4. Pure virtual functions and abstract classes
A pure virtual function is a virtual function without a function body.
This is the function defined as follows:
virtual Return value function name (formal parameter)=0;
You can see that the virtual function definition is the same as the virtual function definition, followed by a = 0. Indicates that there is no function body, which is a pure virtual function. A class containing pure virtual functions is an abstract class. An abstract class has at least one pure virtual function.
Abstract classes exist to provide a highly abstract and unified interface, and then use their own different methods through polymorphic characteristics. It is one of the core ideas of C + + object-oriented design and software engineering.
The characteristics of abstract classes are summarized as follows:
- An abstract class cannot instantiate an object.
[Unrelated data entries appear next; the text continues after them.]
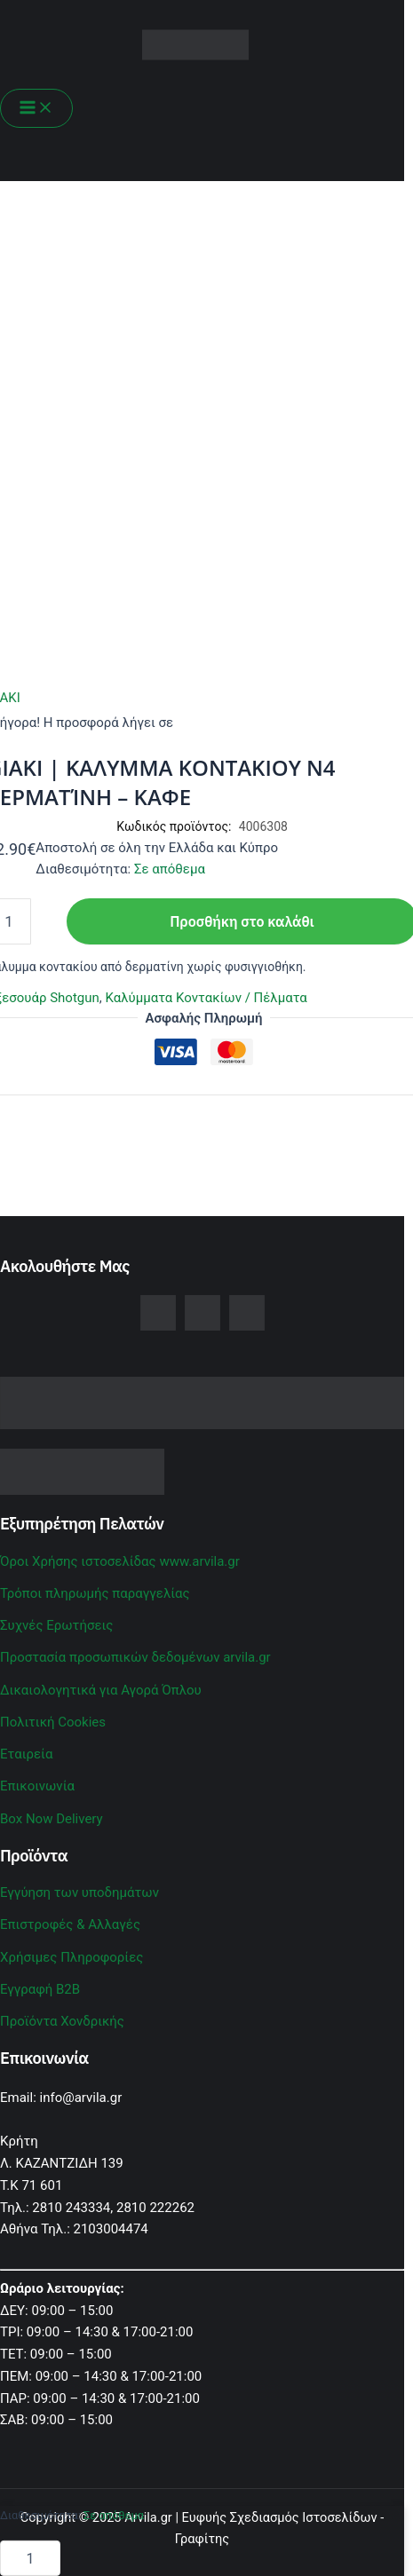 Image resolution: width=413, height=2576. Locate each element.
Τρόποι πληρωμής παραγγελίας (95, 1593)
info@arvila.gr (81, 2098)
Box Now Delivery (51, 1819)
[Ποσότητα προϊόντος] (30, 2558)
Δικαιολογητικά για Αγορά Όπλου (101, 1690)
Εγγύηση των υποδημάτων (79, 1892)
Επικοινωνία (37, 1786)
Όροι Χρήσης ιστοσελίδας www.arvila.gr (120, 1561)
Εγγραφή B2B (40, 1989)
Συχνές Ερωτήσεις (56, 1625)
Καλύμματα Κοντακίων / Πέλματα (205, 998)
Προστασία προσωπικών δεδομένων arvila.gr (135, 1657)
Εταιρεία (26, 1754)
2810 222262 (155, 2208)
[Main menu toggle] (36, 108)
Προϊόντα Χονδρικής (62, 2021)
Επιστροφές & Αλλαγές (70, 1924)
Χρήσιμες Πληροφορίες (71, 1957)
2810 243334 (71, 2208)
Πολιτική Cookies (53, 1722)
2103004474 (111, 2229)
It can only be used as a base class, let the derived class improve the pure virtual function, and then instantiate it for use.
- The derivation of an abstract class can still be a pure virtual function in an imperfect base class and continue to be derived as an abstract class. Until the definitions of all pure virtual functions are given, they become a concrete class, and the object can be instantiated.
- Abstract classes cannot be used as parameter types, return values, or forced conversion types because they are abstract and cannot be materialized
- Then the third article, but the abstract class can define a pointer, reference type and point to its derived class to realize polymorphism.
Virtual function is a very important part of C + +, which must be deeply understood!